Optical tweezers and AFM have revealed that proteins unfold and refold through distinct intermediates invisible to ensemble measurements. By attaching a protein between two beads (or a bead and a surface) and applying a controlled force ramp, individual unfolding events appear as sudden extension increases ("rips") in the force-extension curve. Each rip corresponds to the unravelling of a structural domain.

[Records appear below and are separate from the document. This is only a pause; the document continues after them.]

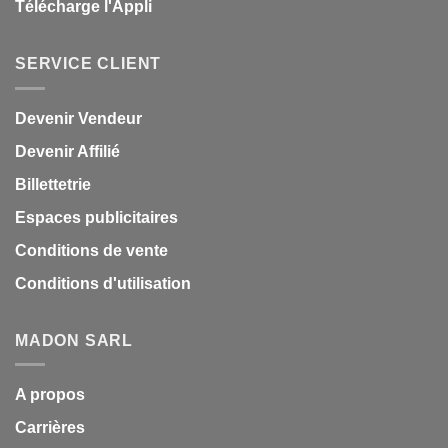
Télécharge l'Appli
SERVICE CLIENT
Devenir Vendeur
Devenir Affilié
Billettetrie
Espaces publicitaires
Conditions de vente
Conditions d'utilisation
MADON SARL
A propos
Carrières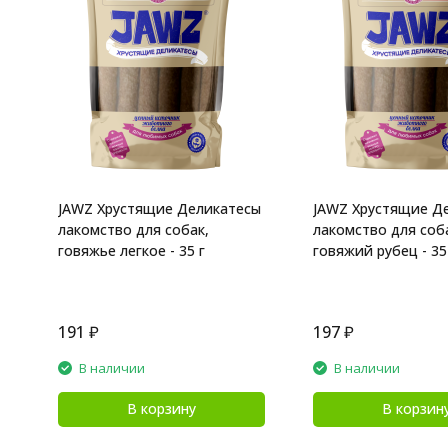
JAWZ Хрустящие Деликатесы
JAWZ Хрустящие Д
лакомство для собак,
лакомство для соб
говяжье легкое - 35 г
говяжий рубец - 35
191
₽
197
₽
В наличии
В наличии
В корзину
В корзин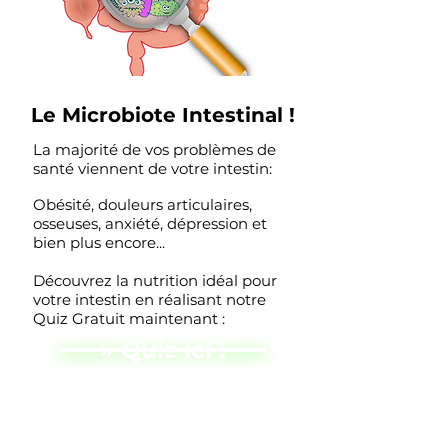
Le Microbiote Intestinal !
La majorité de vos problèmes de
santé viennent de votre intestin:
Obésité, douleurs articulaires,
osseuses, anxiété, dépression et
bien plus encore...
Découvrez la nutrition idéal pour
votre intestin en réalisant notre
Quiz Gratuit maintenant :
» Quiz ici !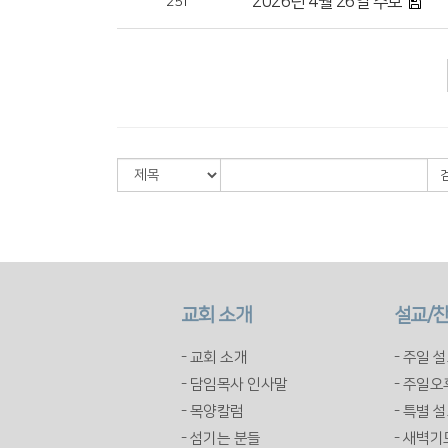
2026년 4월 26일 주보
251
교회 소개
설교/
- 교회 소개
- 주일 
- 담임목사 인사말
- 주일
- 목양칼럼
- 특별 
- 섬기는 분들
- 새벽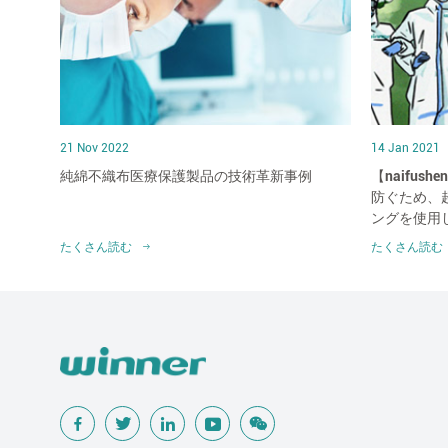
21 Nov 2022
14 Jan 2021
純綿不織布医療保護製品の技術革新事例
【naifu
防ぐため、
ングを使用
たくさん読む
たくさん読む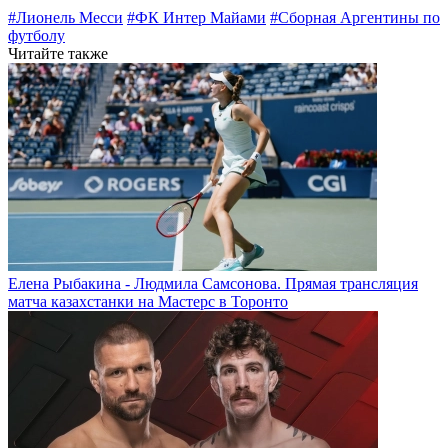
#Лионель Месси
#ФК Интер Майами
#Сборная Аргентины по
футболу
Читайте также
Елена Рыбакина - Людмила Самсонова. Прямая трансляция
матча казахстанки на Мастерс в Торонто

Titin, the giant muscle protein, shows a characteristic sawtooth pattern with ~28 nm extension steps corresponding to individual immunoglobulin domains unfolding. The unfolding force ($\sim 200$ pN) and refolding force ($\sim 5$ pN) differ dramatically, revealing the hysteresis inherent in non-equilibrium pulling.

DNA-Protein Interactions

Single-molecule techniques have illuminated how proteins interact with DNA. Magnetic tweezers reveal real-time activity of topoisomerases as discrete changes in DNA linking number. Optical tweezers show RNA polymerase translocation along DNA at single-base-pair resolution, including pausing, backtracking, and arrest events. RecBCD helicase unwinds DNA at speeds up to 1,500 bp/s, with force-dependent unwinding rates that probe the enzyme's mechanochemistry.

Chromosome Mechanics

Magnetic tweezers and micropipette aspiration experiments on isolated chromosomes reveal remarkable mechanical properties. Mitotic chromosomes behave as elastic rods with a Young's modulus of $\sim 1$ kPa and can be stretched to several times their native length. The force-extension response reflects the hierarchical organisation of chromatin: nucleosome unwrapping at $\sim 5$ pN, 30 nm fibre unfolding at$\sim 20$ pN, and higher-order loop disruption at $\sim 50$ pN.